- From: Michael Kay <mike@saxonica.com>
- Date: Fri, 14 Sep 2012 20:48:25 +0100
- To: "Armishev, Sergey" <sarmishev@idirect.net>
- CC: "xmlschema-dev@w3.org" <xmlschema-dev@w3.org>
- Message-ID: <50538A09.4020209@saxonica.com>
First-character optimization is all about finding a place in the string
where it's worth attempting a match. As such, it doesn't apply to XSD
regular expressions, because there is only one place you are allowed to
attempt a match - namely, at the beginning of the string.
Michael Kay
Saxonica
On 14/09/2012 20:09, Armishev, Sergey wrote:
>
> Thank you, Michael for very detailed answer. Still would like to know
> about performance. XSD schema does defines its own flavor
> http://www.regular-expressions.info/xml.html and the statement is
>
> Compared with other regular expression flavors
> <http://www.regular-expressions.info/refflavors.html>, the XML schema
> flavor is quite limited in features. Since it's only used to validate
> whether an entire element matches a pattern or not, rather than for
> extracting matches from large blocks of data, you won't really miss
> the features often found in other flavors. The limitations allow
> schema validators to be implemented with efficienttext-directed
> engines <http://www.regular-expressions.info/engine.html>.
>
> The arguments against XML schema regular expression performance that I
> cited is that such flavor can't use "first character optimization" .

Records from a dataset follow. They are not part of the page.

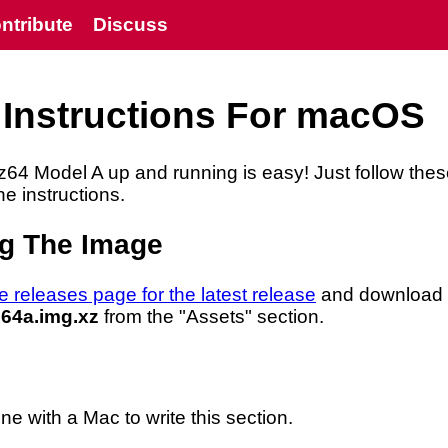
ntribute
Discuss
 Instructions For macOS
z64 Model A up and running is easy! Just follow the
he instructions.
g The Image
e releases page for the latest release
and download
64a.img.xz
from the "Assets" section.
 with a Mac to write this section.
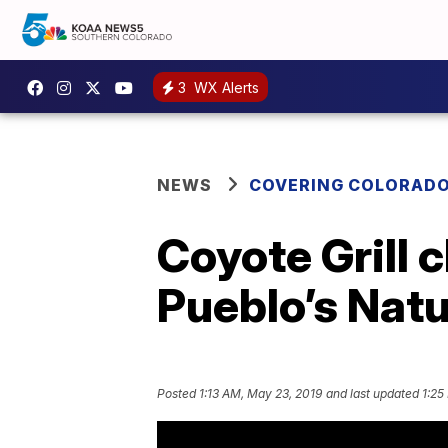
3
WX Alerts
NEWS
COVERING COLORAD
Coyote Grill 
Pueblo’s Natu
Posted
1:13 AM, May 23, 2019
and last updated
1:25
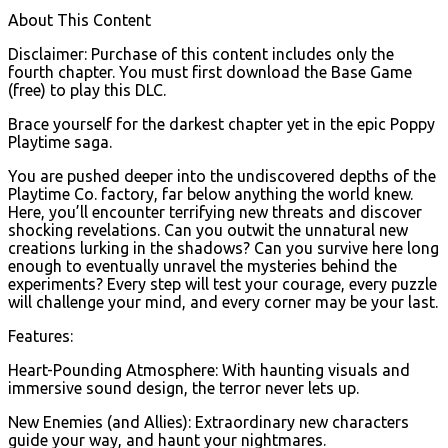
About This Content
Disclaimer: Purchase of this content includes only the
fourth chapter. You must first download the Base Game
(free) to play this DLC.
Brace yourself for the darkest chapter yet in the epic Poppy
Playtime saga.
You are pushed deeper into the undiscovered depths of the
Playtime Co. factory, far below anything the world knew.
Here, you’ll encounter terrifying new threats and discover
shocking revelations. Can you outwit the unnatural new
creations lurking in the shadows? Can you survive here long
enough to eventually unravel the mysteries behind the
experiments? Every step will test your courage, every puzzle
will challenge your mind, and every corner may be your last.
Features:
Heart-Pounding Atmosphere: With haunting visuals and
immersive sound design, the terror never lets up.
New Enemies (and Allies): Extraordinary new characters
guide your way, and haunt your nightmares.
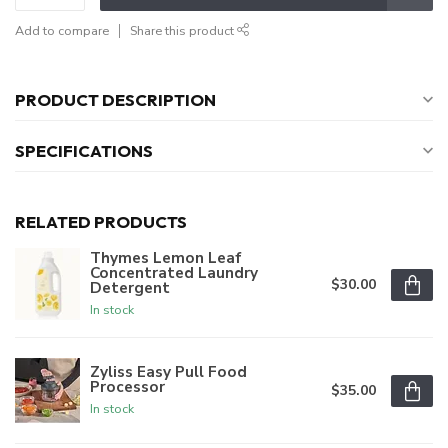
Add to compare
Share this product
PRODUCT DESCRIPTION
SPECIFICATIONS
RELATED PRODUCTS
Thymes Lemon Leaf
Concentrated Laundry
$30.00
Detergent
In stock
Zyliss Easy Pull Food
Processor
$35.00
In stock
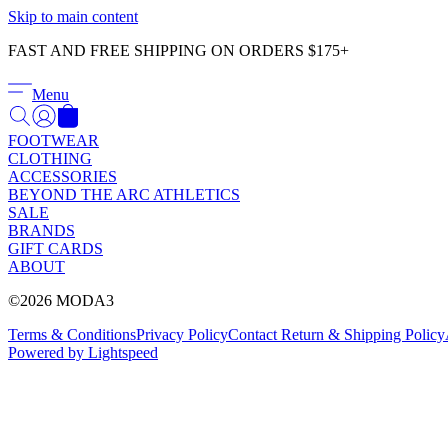
Skip to main content
FAST AND FREE SHIPPING ON ORDERS $175+
Menu
FOOTWEAR
CLOTHING
ACCESSORIES
BEYOND THE ARC ATHLETICS
SALE
BRANDS
GIFT CARDS
ABOUT
©2026 MODA3
Terms & Conditions
Privacy Policy
Contact
Return & Shipping Policy
Powered by Lightspeed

> Somebody can compare this "first character optimization" versus
> "efficient text-directed engines" ?
>
> -Sergey
>
> *From:*Michael Kay [mailto:mike@saxonica.com]

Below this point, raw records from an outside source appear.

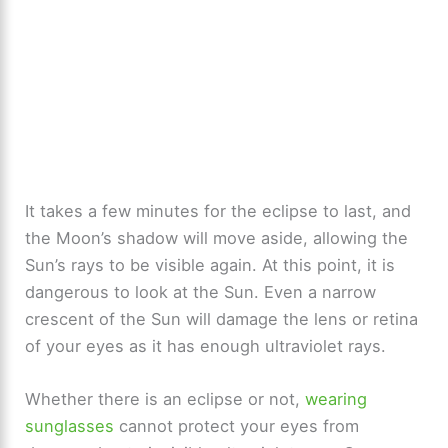
It takes a few minutes for the eclipse to last, and
the Moon’s shadow will move aside, allowing the
Sun’s rays to be visible again. At this point, it is
dangerous to look at the Sun. Even a narrow
crescent of the Sun will damage the lens or retina
of your eyes as it has enough ultraviolet rays.
Whether there is an eclipse or not,
wearing
sunglasses
cannot protect your eyes from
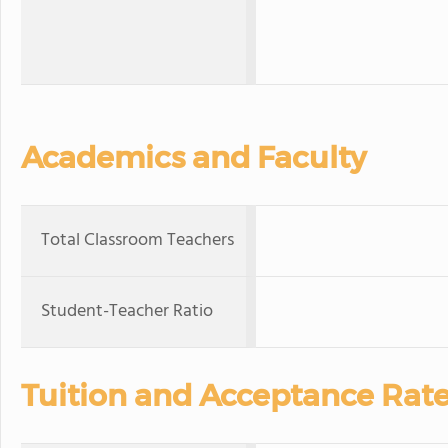
Academics and Faculty
Total Classroom Teachers
Student-Teacher Ratio
Tuition and Acceptance Rat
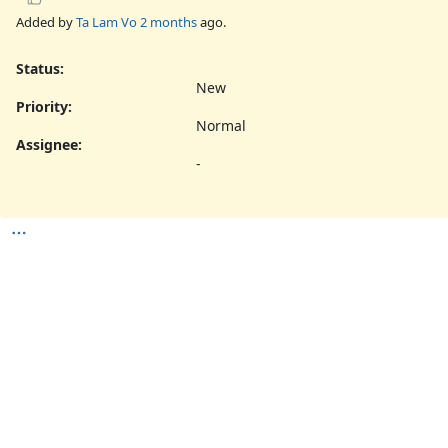
Added by
Ta Lam Vo
2 months
ago.
Status:
New
Priority:
Normal
Assignee:
-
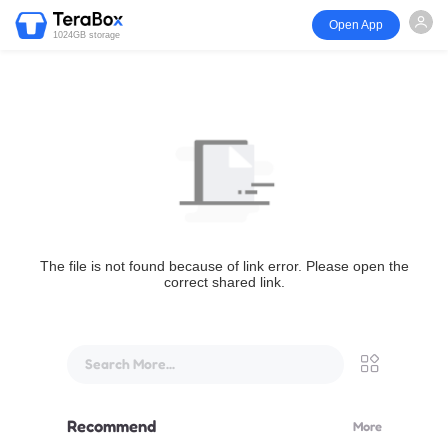
Open App
1024GB storage
The file is not found because of link error. Please open the
correct shared link.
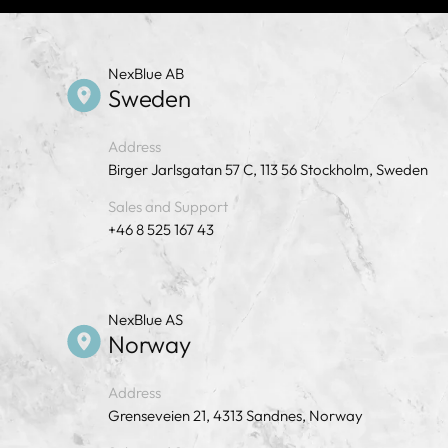
NexBlue AB
Sweden
Address
Birger Jarlsgatan 57 C, 113 56 Stockholm, Sweden
Sales and Support
+46 8 525 167 43
NexBlue AS
Norway
Address
Grenseveien 21, 4313 Sandnes, Norway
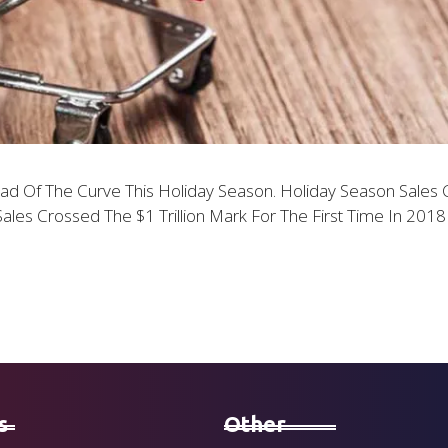
 Of The Curve This Holiday Season. Holiday Season Sales Ca
Sales Crossed The $1 Trillion Mark For The First Time In 20
s
Other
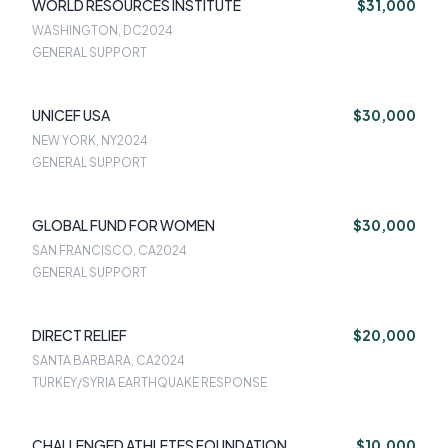
WORLD RESOURCES INSTITUTE
$31,000
WASHINGTON, DC
2024
GENERAL SUPPORT
UNICEF USA
$30,000
NEW YORK, NY
2024
GENERAL SUPPORT
GLOBAL FUND FOR WOMEN
$30,000
SAN FRANCISCO, CA
2024
GENERAL SUPPORT
DIRECT RELIEF
$20,000
SANTA BARBARA, CA
2024
TURKEY/SYRIA EARTHQUAKE RESPONSE
CHALLENGED ATHLETES FOUNDATION
$10,000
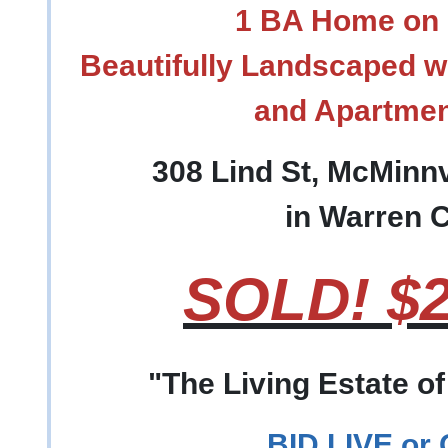
1 BA Home on 
Beautifully Landscaped w
and Apartme
308 Lind St, McMinnv
in Warren 
SOLD! $2
"The Living Estate o
BID LIVE or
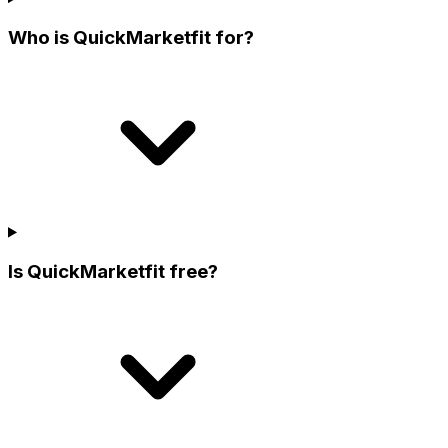
Who is QuickMarketfit for?
Is QuickMarketfit free?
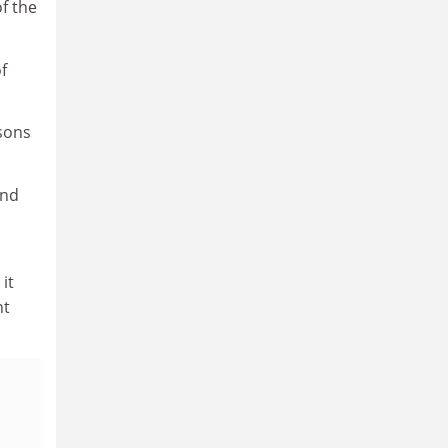
of the
f
sons
and
it
nt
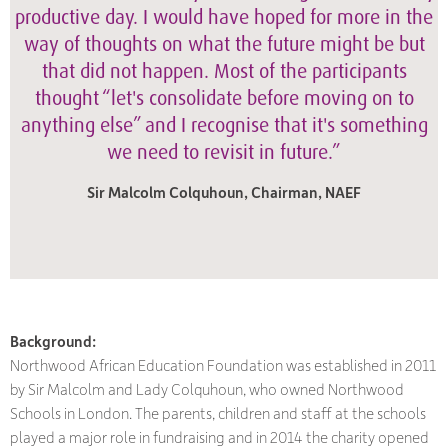
productive day. I would have hoped for more in the
way of thoughts on what the future might be but
that did not happen. Most of the participants
thought “let's consolidate before moving on to
anything else” and I recognise that it's something
we need to revisit in future.”
Sir Malcolm Colquhoun, Chairman, NAEF
Background:
Northwood African Education Foundation was established in 2011
by Sir Malcolm and Lady Colquhoun, who owned Northwood
Schools in London. The parents, children and staff at the schools
played a major role in fundraising and in 2014 the charity opened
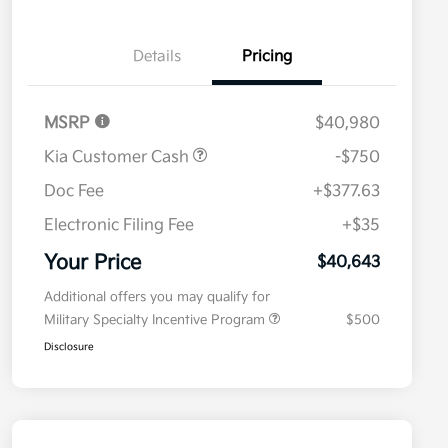
Details
Pricing
MSRP
$40,980
Kia Customer Cash
-$750
Doc Fee
+$377.63
Electronic Filing Fee
+$35
Your Price
$40,643
Additional offers you may qualify for
Military Specialty Incentive Program
$500
Disclosure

> *Sent:* Friday, September 14, 2012 1:11 PM
> *To:* xmlschema-dev@w3.org
> *Subject:* Re: sml schema regular expression performance
>
>
> I don't understand what you are saying.
>
> XML Schema is a specification, not an implementation. The regex
> language it defines has no differences from other popular regex
> languages that would make it less efficient.
>
> The decision to anchor regexes by default has nothing to do with
> efficiency or performance: it's all about usability. A typical regex
> in XSD might be one that is used to validate that postcodes take the
> form XX99 99X. The rule that the user wants to enforce is that the
> string as a whole should match the pattern, not that some substring
> should match the pattern. It's very rare to see a validation rule
> where anchoring isn't appropriate.
>
> Clearly there is no difference in performance between using a regular
> expression [A-Z]{3}[0-9]{3} that is implicitly anchored, and using a
> regular expression ^[A-Z]{3}[0-9]{3}$ that is explicitly anchored.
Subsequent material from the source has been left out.